Explore the branches cut from the tree

  • note that we have already created variables dist_players (euclidean method) and hc_players (complete linkage)
cluster_20 <- cutree(hc_players, h = 20) # calculate assignment vector with a h of 20
  • below formula means relationships of the members within each cluster is of a maximum (complete linkage) Euclidean (euclidean method) distance to all other members of its cluster that is less than 40.
cluster_40 <- cutree(hc_players, h = 40)
lineup_h20_complete <- mutate(lineup, cluster = cluster_20)
lineup_h40_complete <- mutate(lineup, cluster = cluster_40)
  • plot the positions of the players and color them according to their cluster for height = 20
ggplot(lineup_h20_complete, aes(x = x, y = y, color = factor(cluster))) +
  geom_point()

  • for height = 40
ggplot(lineup_h40_complete, aes(x = x, y = y, color = factor(cluster))) +
  geom_point()

Making Sense of the clusters

load new data - the amount spent by 45 different clients of a wholesale distributor for the food categories of Milk, Grocery, and Frozen.
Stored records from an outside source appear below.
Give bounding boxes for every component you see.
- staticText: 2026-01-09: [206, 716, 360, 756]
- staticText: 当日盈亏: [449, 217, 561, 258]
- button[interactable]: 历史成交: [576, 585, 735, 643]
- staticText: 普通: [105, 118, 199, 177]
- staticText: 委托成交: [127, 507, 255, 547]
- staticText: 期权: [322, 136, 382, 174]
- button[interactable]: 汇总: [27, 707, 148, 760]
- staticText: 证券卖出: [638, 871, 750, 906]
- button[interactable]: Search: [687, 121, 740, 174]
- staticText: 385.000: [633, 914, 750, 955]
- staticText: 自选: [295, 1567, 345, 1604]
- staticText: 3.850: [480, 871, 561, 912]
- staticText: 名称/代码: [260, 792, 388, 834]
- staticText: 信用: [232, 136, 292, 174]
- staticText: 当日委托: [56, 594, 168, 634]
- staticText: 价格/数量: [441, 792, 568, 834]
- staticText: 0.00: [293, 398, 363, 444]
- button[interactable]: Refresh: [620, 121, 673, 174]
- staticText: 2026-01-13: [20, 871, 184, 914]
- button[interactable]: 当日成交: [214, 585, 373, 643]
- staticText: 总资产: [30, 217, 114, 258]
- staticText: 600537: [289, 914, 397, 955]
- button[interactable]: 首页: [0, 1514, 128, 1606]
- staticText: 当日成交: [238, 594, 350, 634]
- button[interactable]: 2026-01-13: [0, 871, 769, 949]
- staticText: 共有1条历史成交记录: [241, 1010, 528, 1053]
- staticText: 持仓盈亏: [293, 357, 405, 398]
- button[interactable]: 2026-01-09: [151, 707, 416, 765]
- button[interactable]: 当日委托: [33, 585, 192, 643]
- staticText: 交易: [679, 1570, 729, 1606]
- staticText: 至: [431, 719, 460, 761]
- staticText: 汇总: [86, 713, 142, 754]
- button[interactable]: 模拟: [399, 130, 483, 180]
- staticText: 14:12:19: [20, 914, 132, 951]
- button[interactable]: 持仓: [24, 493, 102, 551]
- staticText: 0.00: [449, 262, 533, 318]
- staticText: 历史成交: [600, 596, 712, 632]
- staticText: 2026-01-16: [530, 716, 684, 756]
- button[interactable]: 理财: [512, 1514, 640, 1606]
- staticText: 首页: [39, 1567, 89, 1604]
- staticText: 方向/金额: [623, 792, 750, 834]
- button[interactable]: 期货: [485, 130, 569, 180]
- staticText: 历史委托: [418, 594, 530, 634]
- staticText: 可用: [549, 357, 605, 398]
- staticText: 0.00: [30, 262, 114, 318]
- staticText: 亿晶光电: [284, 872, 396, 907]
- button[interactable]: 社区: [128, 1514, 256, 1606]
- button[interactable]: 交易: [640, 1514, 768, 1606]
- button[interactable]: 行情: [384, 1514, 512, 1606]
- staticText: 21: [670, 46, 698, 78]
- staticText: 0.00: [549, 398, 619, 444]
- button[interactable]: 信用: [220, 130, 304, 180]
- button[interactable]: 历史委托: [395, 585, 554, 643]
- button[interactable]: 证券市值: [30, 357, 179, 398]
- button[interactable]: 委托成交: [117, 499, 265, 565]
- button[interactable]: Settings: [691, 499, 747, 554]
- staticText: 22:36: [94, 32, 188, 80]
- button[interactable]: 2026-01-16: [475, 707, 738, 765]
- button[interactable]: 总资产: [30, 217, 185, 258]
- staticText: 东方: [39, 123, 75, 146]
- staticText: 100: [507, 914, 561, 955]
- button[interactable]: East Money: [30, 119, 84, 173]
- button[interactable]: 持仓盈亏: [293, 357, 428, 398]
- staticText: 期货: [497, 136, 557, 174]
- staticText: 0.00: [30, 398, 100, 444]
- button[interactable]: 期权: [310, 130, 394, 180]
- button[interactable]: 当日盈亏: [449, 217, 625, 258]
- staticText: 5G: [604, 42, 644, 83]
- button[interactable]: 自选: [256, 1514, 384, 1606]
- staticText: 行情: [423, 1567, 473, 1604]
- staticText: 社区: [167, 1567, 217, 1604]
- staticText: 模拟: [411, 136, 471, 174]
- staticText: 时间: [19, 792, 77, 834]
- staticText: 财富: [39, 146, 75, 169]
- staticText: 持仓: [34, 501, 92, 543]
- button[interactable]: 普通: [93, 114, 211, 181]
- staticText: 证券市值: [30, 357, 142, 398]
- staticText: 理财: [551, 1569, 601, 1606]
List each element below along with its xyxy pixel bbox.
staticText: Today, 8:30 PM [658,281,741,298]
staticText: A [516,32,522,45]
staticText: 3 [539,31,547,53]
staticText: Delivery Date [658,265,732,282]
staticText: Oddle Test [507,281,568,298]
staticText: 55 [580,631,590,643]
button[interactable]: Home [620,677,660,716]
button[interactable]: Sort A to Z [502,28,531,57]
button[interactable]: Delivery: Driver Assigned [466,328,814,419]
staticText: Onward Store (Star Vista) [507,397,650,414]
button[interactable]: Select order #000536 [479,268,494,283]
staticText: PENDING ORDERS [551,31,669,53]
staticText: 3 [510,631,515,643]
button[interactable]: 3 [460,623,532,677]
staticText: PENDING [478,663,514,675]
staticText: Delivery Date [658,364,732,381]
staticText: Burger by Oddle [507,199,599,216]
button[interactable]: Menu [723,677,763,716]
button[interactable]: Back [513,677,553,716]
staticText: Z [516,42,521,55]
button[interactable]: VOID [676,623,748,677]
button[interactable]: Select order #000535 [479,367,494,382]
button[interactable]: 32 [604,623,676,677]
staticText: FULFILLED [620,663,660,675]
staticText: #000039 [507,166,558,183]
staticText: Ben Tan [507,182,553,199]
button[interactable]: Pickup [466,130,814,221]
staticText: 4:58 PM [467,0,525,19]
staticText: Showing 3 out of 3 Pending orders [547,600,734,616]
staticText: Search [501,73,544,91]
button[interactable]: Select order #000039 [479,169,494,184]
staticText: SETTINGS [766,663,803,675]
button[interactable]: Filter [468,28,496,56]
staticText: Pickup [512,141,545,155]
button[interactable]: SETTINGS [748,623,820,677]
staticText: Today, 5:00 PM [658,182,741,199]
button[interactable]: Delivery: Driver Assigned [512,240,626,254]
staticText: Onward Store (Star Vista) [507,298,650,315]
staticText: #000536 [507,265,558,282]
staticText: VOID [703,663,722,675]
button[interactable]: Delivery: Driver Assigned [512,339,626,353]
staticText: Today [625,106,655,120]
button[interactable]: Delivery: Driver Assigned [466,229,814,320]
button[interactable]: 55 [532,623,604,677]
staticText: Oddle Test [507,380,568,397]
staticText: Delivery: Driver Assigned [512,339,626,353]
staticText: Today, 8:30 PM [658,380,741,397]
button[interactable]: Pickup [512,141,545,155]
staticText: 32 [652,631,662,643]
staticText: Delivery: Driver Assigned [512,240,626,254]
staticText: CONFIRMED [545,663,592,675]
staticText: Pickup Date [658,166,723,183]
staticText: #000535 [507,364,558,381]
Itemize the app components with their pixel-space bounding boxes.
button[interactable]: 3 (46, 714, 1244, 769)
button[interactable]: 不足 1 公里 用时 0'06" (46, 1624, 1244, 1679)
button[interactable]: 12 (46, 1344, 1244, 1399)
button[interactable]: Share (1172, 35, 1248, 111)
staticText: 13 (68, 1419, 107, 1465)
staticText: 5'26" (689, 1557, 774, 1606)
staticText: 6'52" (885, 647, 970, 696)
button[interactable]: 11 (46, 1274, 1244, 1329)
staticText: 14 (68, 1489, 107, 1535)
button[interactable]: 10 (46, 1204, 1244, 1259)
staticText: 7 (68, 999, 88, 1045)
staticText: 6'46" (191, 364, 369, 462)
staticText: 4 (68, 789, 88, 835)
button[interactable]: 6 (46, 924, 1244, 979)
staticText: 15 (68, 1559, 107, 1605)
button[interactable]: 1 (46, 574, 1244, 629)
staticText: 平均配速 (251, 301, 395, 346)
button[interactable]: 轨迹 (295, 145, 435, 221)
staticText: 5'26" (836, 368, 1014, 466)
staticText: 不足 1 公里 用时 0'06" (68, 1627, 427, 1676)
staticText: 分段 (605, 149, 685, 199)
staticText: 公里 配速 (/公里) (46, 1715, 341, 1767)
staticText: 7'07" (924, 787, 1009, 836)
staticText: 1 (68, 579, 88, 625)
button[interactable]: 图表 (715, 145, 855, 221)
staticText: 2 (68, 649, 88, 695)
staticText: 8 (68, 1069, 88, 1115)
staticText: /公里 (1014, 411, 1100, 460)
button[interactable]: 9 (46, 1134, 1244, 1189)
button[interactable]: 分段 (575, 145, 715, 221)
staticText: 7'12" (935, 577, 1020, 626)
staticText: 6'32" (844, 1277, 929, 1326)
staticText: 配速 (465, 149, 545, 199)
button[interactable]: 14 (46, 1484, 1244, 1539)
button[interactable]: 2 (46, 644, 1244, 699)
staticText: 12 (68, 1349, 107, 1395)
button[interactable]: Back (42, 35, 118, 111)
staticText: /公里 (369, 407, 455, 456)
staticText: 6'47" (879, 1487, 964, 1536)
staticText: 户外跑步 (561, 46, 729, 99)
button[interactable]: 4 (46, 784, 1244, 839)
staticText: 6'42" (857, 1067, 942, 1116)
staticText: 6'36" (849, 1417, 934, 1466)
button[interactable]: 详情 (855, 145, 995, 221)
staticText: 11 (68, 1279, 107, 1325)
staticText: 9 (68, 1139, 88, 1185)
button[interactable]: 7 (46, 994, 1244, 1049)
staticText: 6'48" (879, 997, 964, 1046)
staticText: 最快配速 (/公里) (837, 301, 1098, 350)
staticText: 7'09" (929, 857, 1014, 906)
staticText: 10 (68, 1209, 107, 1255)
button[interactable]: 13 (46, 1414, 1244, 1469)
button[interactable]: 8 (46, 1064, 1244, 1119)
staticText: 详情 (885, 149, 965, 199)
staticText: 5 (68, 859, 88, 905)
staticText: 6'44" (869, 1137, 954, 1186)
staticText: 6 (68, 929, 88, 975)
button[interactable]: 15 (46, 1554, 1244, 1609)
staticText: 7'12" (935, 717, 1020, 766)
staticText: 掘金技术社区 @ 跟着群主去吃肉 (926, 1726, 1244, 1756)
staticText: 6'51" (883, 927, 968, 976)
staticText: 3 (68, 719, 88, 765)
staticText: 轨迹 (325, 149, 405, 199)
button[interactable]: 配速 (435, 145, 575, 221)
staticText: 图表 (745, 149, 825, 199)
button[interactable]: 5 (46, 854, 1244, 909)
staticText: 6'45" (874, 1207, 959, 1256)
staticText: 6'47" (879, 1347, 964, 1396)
Objective - to assign these clients into meaningful clusters.

customers_spend <- readRDS("~/Documents/R programming/Datacamp/DC_Cluster/Data/ws_customers.rds")
  • segment the customers
dist_customers <- dist(customers_spend, method = "euclidean")
hc_customers <- hclust(dist_customers, method = "complete")
plot(hc_customers)

clust_customers <- cutree(hc_customers, h = 15000)
segment_customers <- mutate(customers_spend, cluster = clust_customers)
  • explore wholesale customer clusters

  • Since we are working with more than 2 dimensions it would be challenging to visualize a scatter plot of the clusters, instead you will rely on summary statistics to explore these clusters.

  • In this exercise we will analyze the mean amount spent in each cluster for all three categories.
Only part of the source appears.